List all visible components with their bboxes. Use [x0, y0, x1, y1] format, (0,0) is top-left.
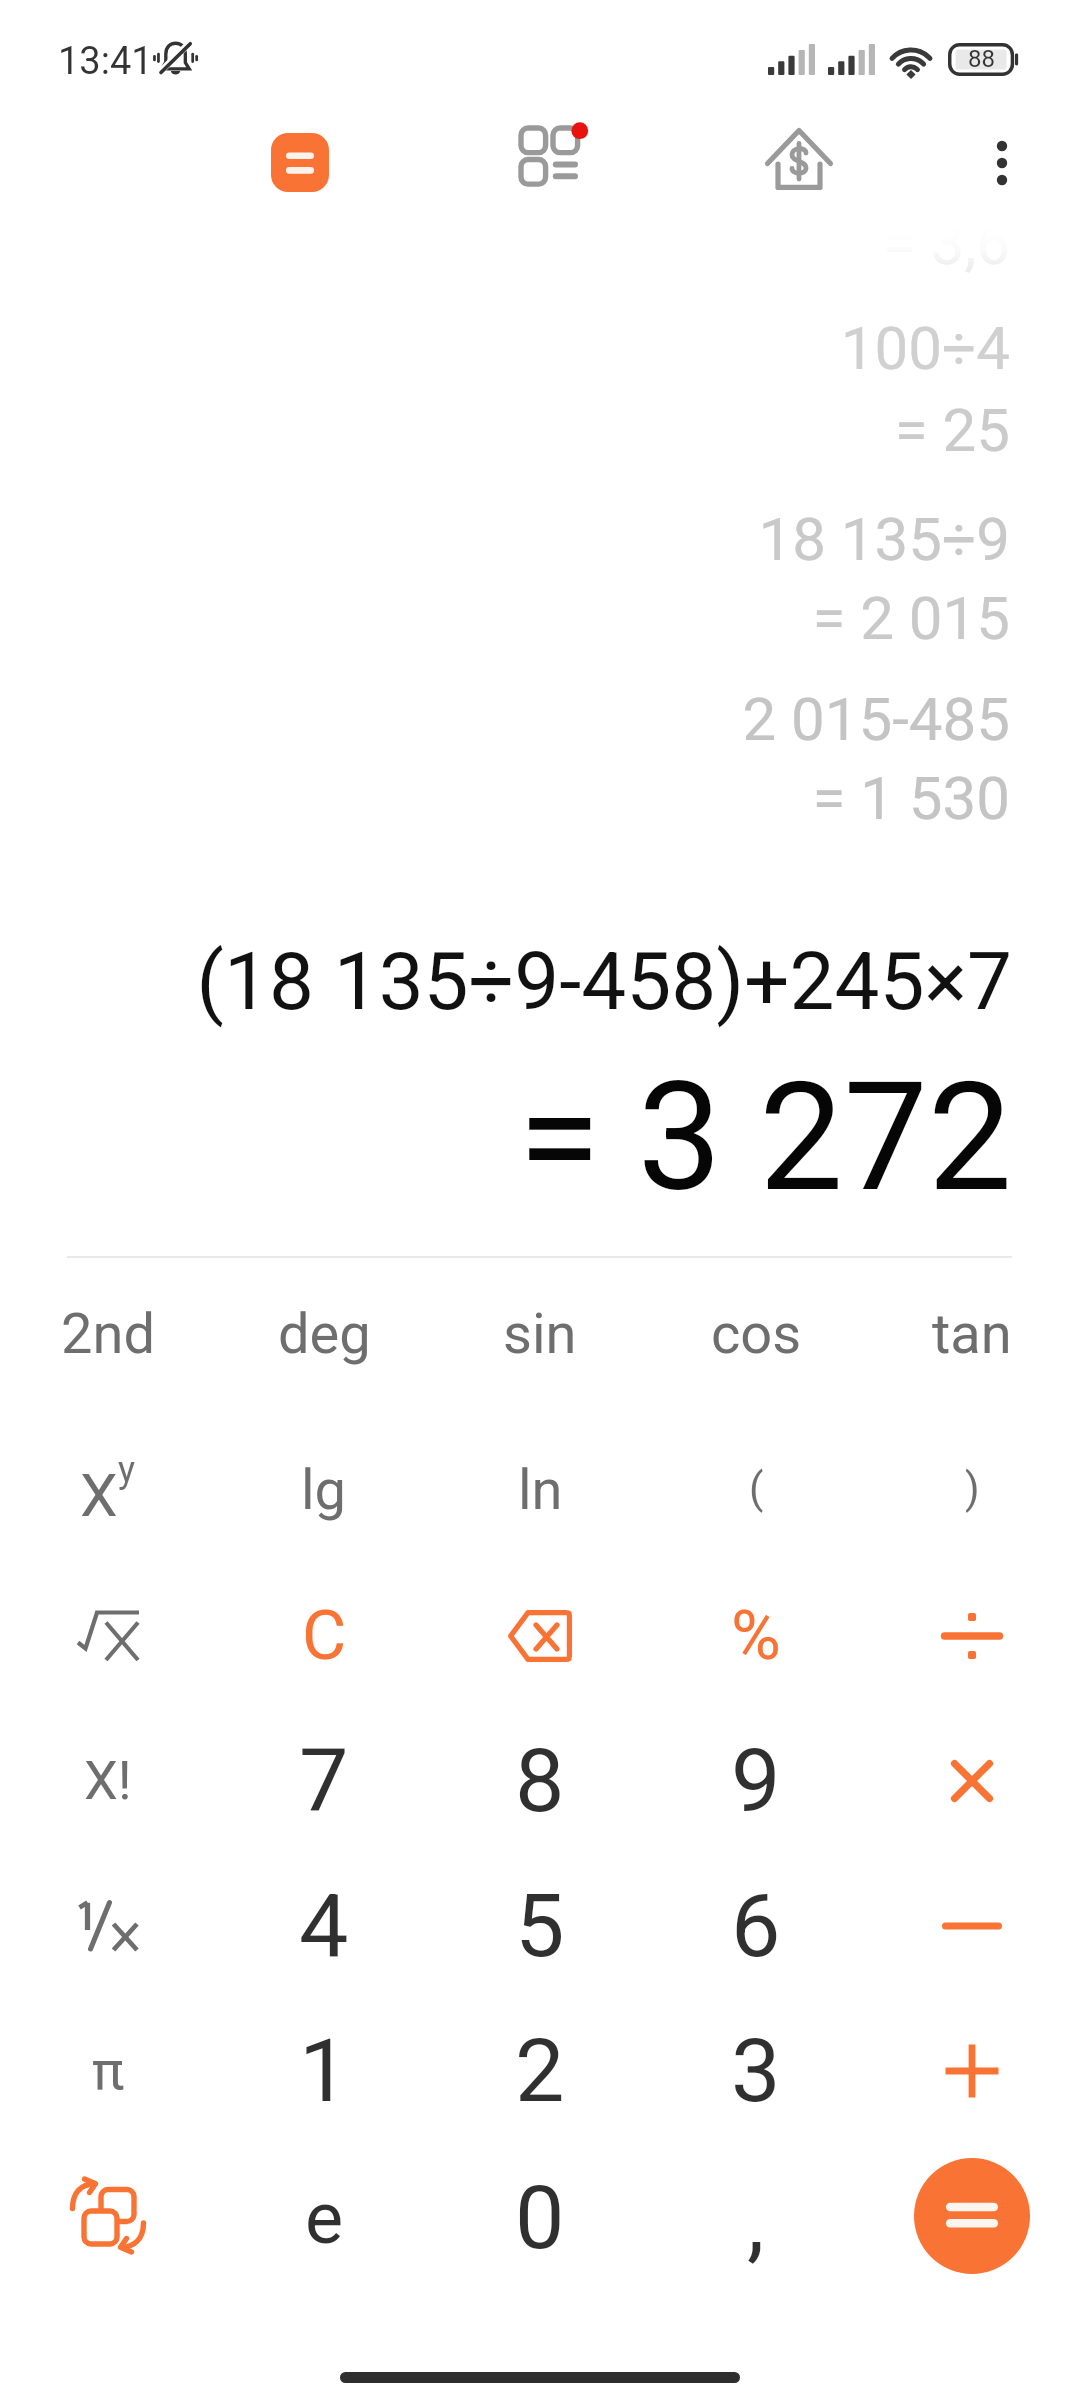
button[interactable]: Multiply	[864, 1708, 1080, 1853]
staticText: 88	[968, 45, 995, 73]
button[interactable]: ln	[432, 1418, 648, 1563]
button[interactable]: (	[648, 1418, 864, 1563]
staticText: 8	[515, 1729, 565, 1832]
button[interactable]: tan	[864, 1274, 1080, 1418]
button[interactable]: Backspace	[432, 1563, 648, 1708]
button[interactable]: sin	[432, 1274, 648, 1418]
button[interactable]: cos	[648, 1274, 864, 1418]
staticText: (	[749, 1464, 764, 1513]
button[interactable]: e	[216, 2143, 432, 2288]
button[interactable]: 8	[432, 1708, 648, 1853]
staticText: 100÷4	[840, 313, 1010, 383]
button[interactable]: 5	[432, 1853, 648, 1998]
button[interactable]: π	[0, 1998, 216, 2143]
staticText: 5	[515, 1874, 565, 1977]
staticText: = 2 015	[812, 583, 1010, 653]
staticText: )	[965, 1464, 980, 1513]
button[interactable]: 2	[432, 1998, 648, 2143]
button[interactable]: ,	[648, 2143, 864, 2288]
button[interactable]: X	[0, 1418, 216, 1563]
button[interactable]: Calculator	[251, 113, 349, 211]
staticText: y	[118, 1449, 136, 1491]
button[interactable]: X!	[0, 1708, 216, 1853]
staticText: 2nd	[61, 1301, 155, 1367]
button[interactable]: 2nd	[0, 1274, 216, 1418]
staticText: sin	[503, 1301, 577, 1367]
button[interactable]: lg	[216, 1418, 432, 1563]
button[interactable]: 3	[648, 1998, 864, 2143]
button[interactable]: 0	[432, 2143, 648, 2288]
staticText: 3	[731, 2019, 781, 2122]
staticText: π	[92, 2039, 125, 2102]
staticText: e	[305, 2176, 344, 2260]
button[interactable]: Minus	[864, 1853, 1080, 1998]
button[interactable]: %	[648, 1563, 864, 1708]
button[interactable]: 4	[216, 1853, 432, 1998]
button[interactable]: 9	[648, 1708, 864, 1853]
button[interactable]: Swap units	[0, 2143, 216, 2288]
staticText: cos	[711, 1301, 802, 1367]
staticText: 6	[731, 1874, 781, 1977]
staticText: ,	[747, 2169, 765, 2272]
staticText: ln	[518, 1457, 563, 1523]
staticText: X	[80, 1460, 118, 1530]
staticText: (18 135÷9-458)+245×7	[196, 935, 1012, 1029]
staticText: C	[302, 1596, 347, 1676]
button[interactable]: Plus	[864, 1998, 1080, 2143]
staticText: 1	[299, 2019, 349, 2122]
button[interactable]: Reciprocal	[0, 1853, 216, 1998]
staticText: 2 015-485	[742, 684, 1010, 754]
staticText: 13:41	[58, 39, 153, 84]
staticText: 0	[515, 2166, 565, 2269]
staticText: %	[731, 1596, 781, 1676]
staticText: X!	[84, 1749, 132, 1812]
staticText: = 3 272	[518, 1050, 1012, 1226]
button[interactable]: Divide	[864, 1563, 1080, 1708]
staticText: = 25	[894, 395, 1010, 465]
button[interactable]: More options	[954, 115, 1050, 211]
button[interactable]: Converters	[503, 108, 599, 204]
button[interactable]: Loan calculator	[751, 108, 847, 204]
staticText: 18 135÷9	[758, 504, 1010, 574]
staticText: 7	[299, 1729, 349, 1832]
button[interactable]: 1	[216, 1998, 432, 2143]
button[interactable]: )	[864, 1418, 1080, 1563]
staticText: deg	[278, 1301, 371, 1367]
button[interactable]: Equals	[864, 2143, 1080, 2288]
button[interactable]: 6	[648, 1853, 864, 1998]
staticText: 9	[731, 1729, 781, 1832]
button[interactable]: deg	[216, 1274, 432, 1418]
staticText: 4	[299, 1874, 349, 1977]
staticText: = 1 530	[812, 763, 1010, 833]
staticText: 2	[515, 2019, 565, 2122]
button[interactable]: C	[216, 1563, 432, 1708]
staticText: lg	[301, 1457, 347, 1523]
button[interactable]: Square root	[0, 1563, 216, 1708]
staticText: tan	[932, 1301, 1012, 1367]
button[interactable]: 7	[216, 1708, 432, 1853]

━━━━━━━━━━━━━━━━━━━━━━━━━━━━━━

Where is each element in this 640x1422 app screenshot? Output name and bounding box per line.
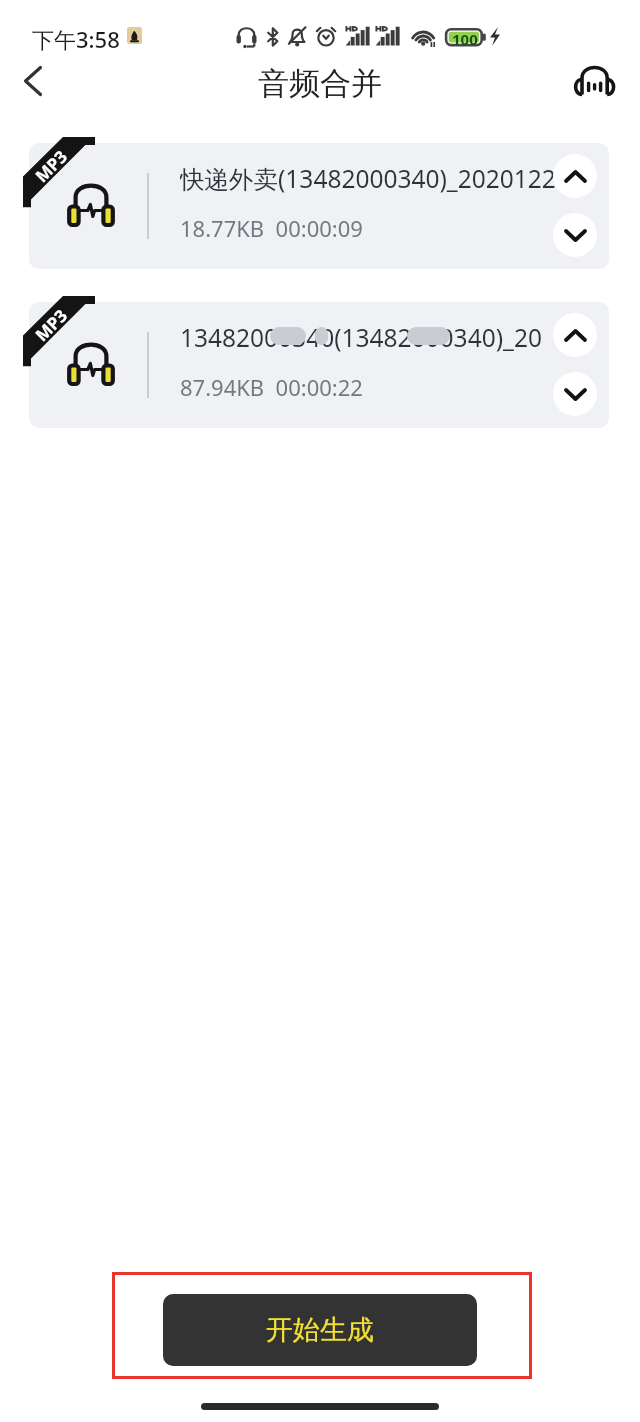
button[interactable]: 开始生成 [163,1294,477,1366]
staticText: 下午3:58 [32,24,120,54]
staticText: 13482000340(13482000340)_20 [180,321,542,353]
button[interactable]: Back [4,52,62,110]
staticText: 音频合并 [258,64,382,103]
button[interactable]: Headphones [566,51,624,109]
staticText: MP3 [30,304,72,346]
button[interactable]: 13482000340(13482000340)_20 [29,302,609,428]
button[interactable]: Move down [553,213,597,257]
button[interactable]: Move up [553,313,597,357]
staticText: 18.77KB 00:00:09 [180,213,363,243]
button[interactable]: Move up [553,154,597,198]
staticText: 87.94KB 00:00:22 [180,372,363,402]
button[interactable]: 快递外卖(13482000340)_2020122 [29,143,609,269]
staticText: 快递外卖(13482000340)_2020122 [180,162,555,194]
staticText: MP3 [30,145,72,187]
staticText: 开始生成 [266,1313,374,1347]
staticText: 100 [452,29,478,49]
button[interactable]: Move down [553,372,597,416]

━━━━━━━━━━━━━━━━━━━━━━━━━━━━━━

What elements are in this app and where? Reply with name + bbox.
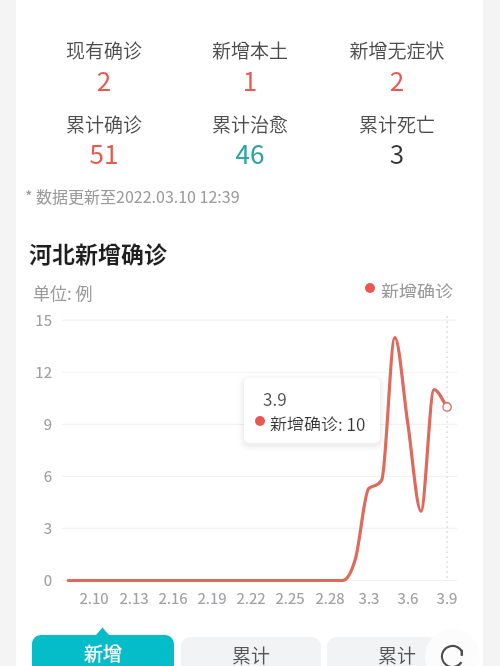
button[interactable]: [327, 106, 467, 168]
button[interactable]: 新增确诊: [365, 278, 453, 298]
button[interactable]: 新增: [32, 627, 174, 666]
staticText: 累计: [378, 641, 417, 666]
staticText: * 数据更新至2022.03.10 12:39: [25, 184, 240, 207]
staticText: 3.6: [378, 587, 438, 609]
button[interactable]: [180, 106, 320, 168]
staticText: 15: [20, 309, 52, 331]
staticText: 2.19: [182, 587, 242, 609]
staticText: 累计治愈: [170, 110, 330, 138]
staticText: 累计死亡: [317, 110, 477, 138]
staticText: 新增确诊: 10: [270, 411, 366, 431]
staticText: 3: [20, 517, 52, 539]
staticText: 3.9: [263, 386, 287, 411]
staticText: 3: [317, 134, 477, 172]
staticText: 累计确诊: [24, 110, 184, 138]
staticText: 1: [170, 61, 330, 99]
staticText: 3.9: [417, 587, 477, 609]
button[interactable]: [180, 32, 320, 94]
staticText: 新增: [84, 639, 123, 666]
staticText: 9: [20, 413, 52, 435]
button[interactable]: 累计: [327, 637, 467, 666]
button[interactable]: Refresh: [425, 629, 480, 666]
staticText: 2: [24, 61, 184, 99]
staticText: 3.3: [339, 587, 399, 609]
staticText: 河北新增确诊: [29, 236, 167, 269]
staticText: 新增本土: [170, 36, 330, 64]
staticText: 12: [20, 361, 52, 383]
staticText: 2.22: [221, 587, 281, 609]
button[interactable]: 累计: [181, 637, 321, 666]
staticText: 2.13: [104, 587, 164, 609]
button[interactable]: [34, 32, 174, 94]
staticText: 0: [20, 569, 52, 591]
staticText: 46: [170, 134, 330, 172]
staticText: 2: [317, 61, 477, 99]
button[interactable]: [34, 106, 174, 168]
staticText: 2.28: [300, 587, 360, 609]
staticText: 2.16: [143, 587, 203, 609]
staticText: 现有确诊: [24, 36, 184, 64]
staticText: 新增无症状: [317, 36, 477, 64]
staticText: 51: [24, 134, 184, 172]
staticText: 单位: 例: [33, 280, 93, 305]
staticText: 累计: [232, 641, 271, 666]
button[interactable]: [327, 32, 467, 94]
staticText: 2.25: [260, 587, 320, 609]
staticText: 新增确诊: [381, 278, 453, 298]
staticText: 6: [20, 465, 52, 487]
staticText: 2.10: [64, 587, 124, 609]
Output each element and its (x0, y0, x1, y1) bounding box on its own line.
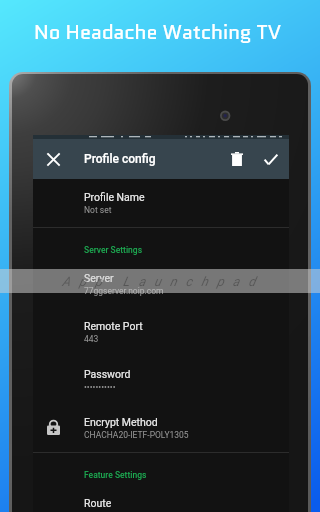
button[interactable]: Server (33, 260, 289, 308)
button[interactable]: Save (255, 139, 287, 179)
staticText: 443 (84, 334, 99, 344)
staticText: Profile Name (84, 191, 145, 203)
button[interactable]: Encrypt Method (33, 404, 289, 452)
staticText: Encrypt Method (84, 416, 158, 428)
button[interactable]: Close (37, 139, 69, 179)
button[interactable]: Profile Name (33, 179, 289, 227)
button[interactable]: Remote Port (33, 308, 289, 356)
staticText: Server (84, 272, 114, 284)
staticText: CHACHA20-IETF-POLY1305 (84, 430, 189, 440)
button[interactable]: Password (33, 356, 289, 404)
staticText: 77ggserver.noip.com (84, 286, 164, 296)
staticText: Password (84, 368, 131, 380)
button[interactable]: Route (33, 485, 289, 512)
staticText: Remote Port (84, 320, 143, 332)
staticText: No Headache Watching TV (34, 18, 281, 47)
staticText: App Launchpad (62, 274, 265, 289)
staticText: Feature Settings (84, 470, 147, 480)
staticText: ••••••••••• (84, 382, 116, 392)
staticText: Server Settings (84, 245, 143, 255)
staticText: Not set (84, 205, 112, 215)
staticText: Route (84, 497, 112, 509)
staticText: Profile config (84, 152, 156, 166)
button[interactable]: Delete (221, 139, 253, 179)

━━━━━━━━━━━━━━━━━━━━━━━━━━━━━━

* _Task description_:
Search the material for the word "down" and copy every matching line.

* _Response_:
button[interactable]: Move down [553,213,597,257]
button[interactable]: Move down [553,372,597,416]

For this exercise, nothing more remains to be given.